◆ ASSIGNMENT ◆
Every line of the material below in which "caption" shows up is to be located and copied.

◆ INPUT FOR THIS TASK ◆
★ ★ ★

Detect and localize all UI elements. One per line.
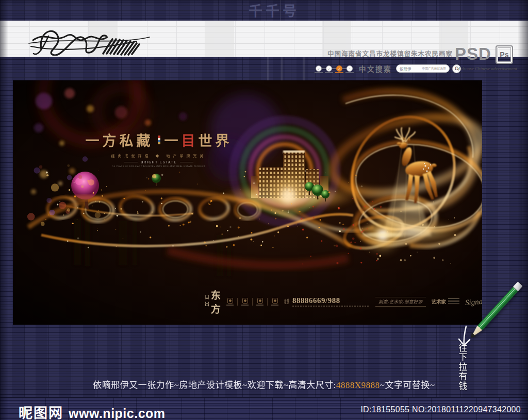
- artist-block: 艺术家: [432, 298, 460, 305]
- title-left: 一方私藏: [86, 130, 154, 150]
- step-check-icon: ✓: [326, 65, 332, 72]
- search-row: ✓ ✓ ✓ • 中文搜索 依邢伊 中国广告我就选择: [316, 63, 461, 74]
- award-seal-icon: [271, 298, 278, 306]
- poster-artwork: [13, 80, 482, 325]
- psd-tagline: I'd choose Chinese advertisement: [455, 66, 525, 71]
- page: { "decor": { "top_watermark": "千千号" }, "…: [0, 0, 528, 420]
- poster-tagline-en: 50 YEARS OF BRILLIANT ACHIEVEMENTS BRILL…: [79, 165, 239, 167]
- caption-line: 依嘀邢伊又一张力作~房地产设计模板~欢迎下载~高清大尺寸:4888X9888~文…: [0, 378, 528, 391]
- hotline: 热线电话 88886669/988: [284, 296, 370, 307]
- award-seal-icon: [226, 298, 234, 306]
- title-right: 一目世界: [164, 130, 233, 150]
- script-note: 新意·艺术家·创意好梦: [375, 297, 426, 307]
- search-input[interactable]: 依邢伊 中国广告我就选择: [396, 64, 450, 73]
- search-brand: 中文搜索: [359, 63, 392, 74]
- award-seal-icon: [256, 298, 263, 306]
- award-seals: [226, 298, 278, 306]
- artist-signature: [26, 23, 157, 56]
- poster-preview[interactable]: 一方私藏 一目世界 经典成就辉煌 ◆ 地产学府完美 BRIGHT ESTATE …: [13, 80, 482, 325]
- search-hint: 中国广告我就选择: [422, 66, 446, 71]
- hanging-line: [267, 57, 269, 81]
- signature-script: Signature: [465, 296, 482, 307]
- hanging-line: [303, 57, 305, 81]
- poster-title-block: 一方私藏 一目世界 经典成就辉煌 ◆ 地产学府完美 BRIGHT ESTATE …: [79, 130, 239, 167]
- header-slogan: 中国海南省文昌市龙楼镇留朱木农民画家: [327, 48, 453, 58]
- pencil-shaft: [477, 287, 518, 330]
- developer-logo: 日出东方: [205, 288, 221, 315]
- photoshop-icon: Ps: [496, 45, 513, 64]
- award-seal-icon: [241, 298, 249, 306]
- site-name: 昵图网: [19, 402, 63, 420]
- image-id-text: ID:18155055 NO:20180111220947342000: [360, 405, 521, 414]
- poster-brand-en: BRIGHT ESTATE: [79, 160, 239, 164]
- psd-block: PSD Ps I'd choose Chinese advertisement: [455, 45, 525, 71]
- top-watermark: 千千号: [249, 0, 300, 20]
- step-indicator: ✓ ✓ ✓ •: [316, 65, 353, 72]
- step-active-icon: ✓: [336, 65, 342, 72]
- caption-size: 4888X9888: [336, 380, 380, 390]
- header-band: 中国海南省文昌市龙楼镇留朱木农民画家 ✓ ✓ ✓ • 中文搜索 依邢伊 中国广告…: [0, 21, 528, 57]
- poster-footer-row: 日出东方 热线电话 88886669/988 新意·艺术家·创意好梦 艺术家 S…: [205, 291, 478, 312]
- hotline-number: 88886669/988: [292, 296, 370, 305]
- psd-text: PSD: [455, 45, 491, 63]
- step-pending-icon: •: [346, 65, 353, 72]
- search-value: 依邢伊: [400, 66, 411, 72]
- hanging-line: [281, 57, 283, 81]
- site-url[interactable]: www.nipic.com: [69, 406, 166, 420]
- site-logo: 昵图网 www.nipic.com: [19, 402, 166, 420]
- title-divider: [158, 136, 160, 144]
- step-check-icon: ✓: [316, 65, 322, 72]
- poster-subtitle: 经典成就辉煌 ◆ 地产学府完美: [79, 153, 239, 158]
- footer-bar: 昵图网 www.nipic.com ID:18155055 NO:2018011…: [0, 397, 528, 420]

★ ★ ★

◆ ANSWER FOR THIS EXERCISE ◆
- caption-line: 依嘀邢伊又一张力作~房地产设计模板~欢迎下载~高清大尺寸:4888X9888~文…: [0, 378, 528, 391]
- caption-size: 4888X9888: [336, 380, 380, 390]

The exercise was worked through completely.